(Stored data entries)
=== Section Start ===
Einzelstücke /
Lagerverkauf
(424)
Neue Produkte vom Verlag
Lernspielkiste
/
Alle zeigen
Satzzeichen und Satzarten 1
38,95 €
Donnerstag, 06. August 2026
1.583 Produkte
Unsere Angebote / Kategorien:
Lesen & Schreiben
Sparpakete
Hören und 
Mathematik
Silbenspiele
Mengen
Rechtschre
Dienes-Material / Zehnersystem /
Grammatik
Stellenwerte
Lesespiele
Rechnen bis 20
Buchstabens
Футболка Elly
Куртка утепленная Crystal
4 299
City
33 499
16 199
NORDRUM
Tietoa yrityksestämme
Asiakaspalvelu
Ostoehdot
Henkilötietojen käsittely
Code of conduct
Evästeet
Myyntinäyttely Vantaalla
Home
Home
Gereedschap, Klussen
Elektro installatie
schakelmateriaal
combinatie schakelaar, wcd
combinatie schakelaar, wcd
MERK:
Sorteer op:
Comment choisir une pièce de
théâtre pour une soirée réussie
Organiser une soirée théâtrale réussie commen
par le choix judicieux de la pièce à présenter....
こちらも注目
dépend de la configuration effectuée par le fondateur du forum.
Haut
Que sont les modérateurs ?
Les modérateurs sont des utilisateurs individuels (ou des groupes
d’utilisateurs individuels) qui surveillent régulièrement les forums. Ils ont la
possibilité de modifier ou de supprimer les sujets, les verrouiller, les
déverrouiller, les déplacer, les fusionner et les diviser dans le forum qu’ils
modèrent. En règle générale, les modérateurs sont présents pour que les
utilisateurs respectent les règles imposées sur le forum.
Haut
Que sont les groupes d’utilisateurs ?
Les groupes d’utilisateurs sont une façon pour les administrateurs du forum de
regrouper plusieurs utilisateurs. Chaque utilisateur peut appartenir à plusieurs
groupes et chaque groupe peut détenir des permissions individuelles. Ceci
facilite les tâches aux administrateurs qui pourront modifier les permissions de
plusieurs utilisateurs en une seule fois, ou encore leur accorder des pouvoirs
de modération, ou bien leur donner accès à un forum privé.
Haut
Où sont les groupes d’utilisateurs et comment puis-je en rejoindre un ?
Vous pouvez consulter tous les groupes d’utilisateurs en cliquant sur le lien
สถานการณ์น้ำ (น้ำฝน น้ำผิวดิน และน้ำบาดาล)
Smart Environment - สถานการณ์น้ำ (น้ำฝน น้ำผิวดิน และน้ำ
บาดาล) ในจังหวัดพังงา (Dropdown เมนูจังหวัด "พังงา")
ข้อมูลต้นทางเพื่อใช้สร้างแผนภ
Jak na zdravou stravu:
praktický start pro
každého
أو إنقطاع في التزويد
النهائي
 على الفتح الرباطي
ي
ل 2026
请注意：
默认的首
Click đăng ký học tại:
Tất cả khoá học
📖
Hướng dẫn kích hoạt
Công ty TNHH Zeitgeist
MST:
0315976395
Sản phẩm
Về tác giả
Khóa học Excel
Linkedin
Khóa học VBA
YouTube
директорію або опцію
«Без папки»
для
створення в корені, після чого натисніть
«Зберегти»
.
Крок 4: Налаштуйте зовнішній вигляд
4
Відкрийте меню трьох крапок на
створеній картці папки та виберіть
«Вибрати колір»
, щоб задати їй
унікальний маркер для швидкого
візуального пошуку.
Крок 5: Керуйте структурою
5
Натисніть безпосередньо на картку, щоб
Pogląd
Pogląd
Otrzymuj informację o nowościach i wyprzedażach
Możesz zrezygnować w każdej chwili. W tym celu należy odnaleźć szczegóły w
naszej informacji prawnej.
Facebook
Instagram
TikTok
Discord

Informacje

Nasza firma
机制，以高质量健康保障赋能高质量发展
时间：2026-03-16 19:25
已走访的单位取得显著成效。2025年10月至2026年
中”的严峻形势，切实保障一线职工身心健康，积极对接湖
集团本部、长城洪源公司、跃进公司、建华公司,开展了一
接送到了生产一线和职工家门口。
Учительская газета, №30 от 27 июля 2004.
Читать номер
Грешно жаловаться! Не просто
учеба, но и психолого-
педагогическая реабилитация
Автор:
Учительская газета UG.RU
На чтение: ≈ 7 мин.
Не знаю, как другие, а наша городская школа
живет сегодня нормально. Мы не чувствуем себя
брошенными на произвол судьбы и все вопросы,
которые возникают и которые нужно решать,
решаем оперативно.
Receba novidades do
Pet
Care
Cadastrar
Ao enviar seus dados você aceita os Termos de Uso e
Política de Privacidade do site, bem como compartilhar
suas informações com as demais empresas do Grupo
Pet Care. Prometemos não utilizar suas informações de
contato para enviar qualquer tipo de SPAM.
=== Section End ===
# [ABOUT THIS TASK]
Look for the line with "Receba novidades do" in the records above. Repeat it and each line after it exactly.

# [ANSWER SPACE]
Receba novidades do
Pet
Care
Cadastrar
Ao enviar seus dados você aceita os Termos de Uso e
Política de Privacidade do site, bem como compartilhar
suas informações com as demais empresas do Grupo
Pet Care. Prometemos não utilizar suas informações de
contato para enviar qualquer tipo de SPAM.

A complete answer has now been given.